Page images and extracted text

------------------------------------------------------------------------

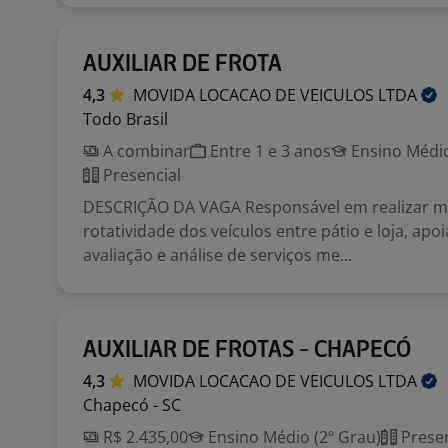
AUXILIAR DE FROTA
4,3
MOVIDA LOCACAO DE VEICULOS
LTDA
Todo Brasil
A combinar
Entre 1 e 3 anos
Ensino Médio
Presencial
DESCRIÇÃO DA VAGA Responsável em realizar 
rotatividade dos veículos entre pátio e loja, apo
avaliação e análise de serviços me...
AUXILIAR DE FROTAS - CHAPECÓ
4,3
MOVIDA LOCACAO DE VEICULOS
LTDA
Chapecó - SC
R$ 2.435,00
Ensino Médio (2º Grau)
Presen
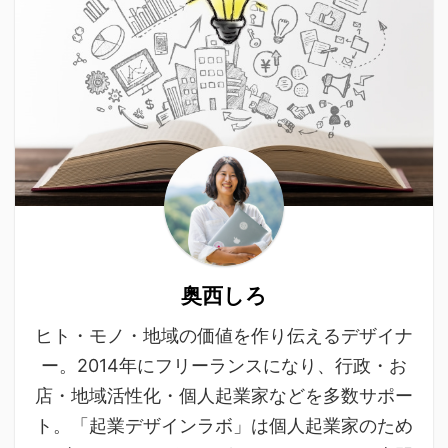
奥西しろ
ヒト・モノ・地域の価値を作り伝えるデザイナ
ー。2014年にフリーランスになり、行政・お
店・地域活性化・個人起業家などを多数サポー
ト。「起業デザインラボ」は個人起業家のため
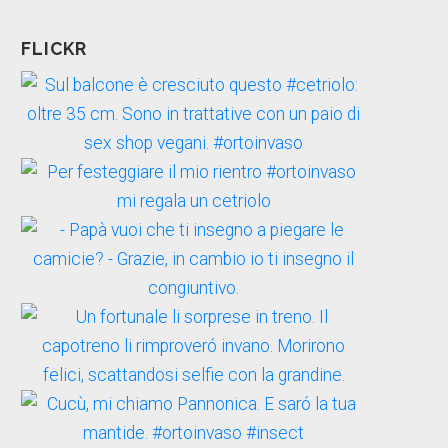
FLICKR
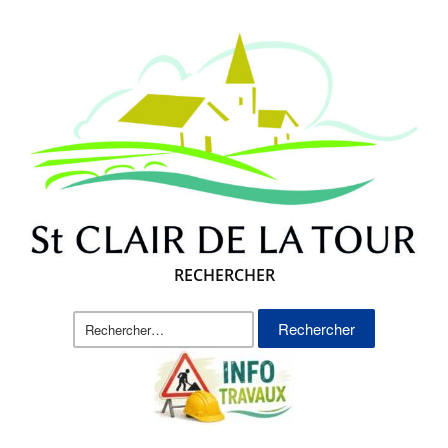
RECHERCHER
Rechercher :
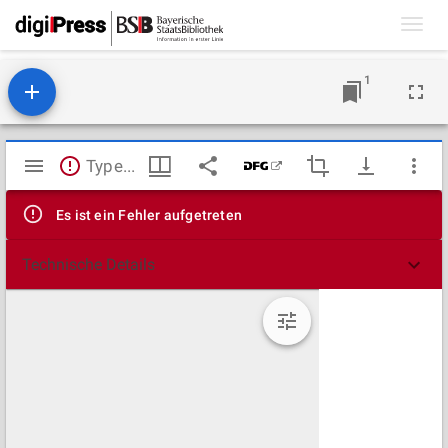
Toggl
navig
1
Mirador
TypeError: Failed to fetch
Viewer
Es ist ein Fehler aufgetreten
Technische Details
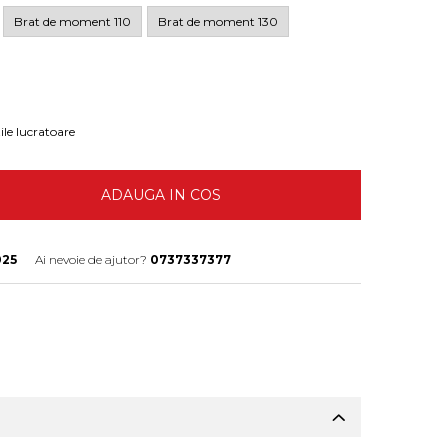
Brat de moment 110
Brat de moment 130
ile lucratoare
ADAUGA IN COS
025
Ai nevoie de ajutor?
0737337377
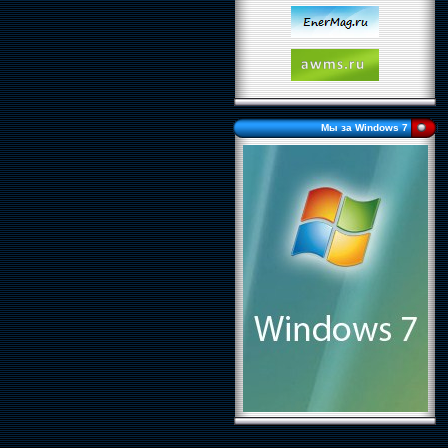
Мы за Windows 7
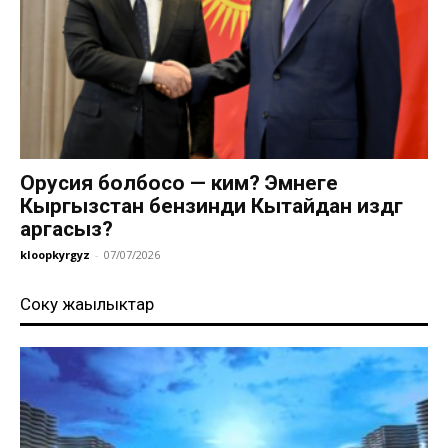
Орусия болбосо — ким? Эмнеге
Кыргызстан бензинди Кытайдан издөөгө
аргасыз?
kloopkyrgyz
-
07/07/2026
Соңку жаңылыктар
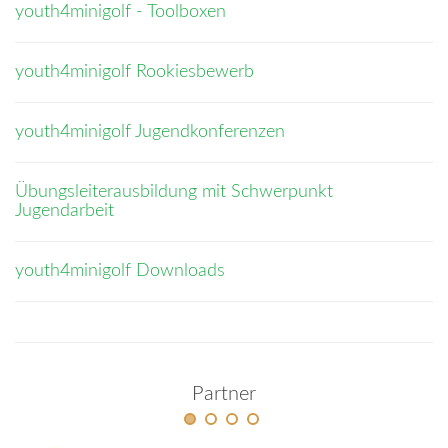
youth4minigolf - Toolboxen
youth4minigolf Rookiesbewerb
youth4minigolf Jugendkonferenzen
Übungsleiterausbildung mit Schwerpunkt
Jugendarbeit
youth4minigolf Downloads
Partner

------------------------------------------------------------------------

What the exercise asks ▸
Scan the entries above for the string "Brat" and copy each line that contains it.

Task answer ▸
Brat de moment 110
Brat de moment 130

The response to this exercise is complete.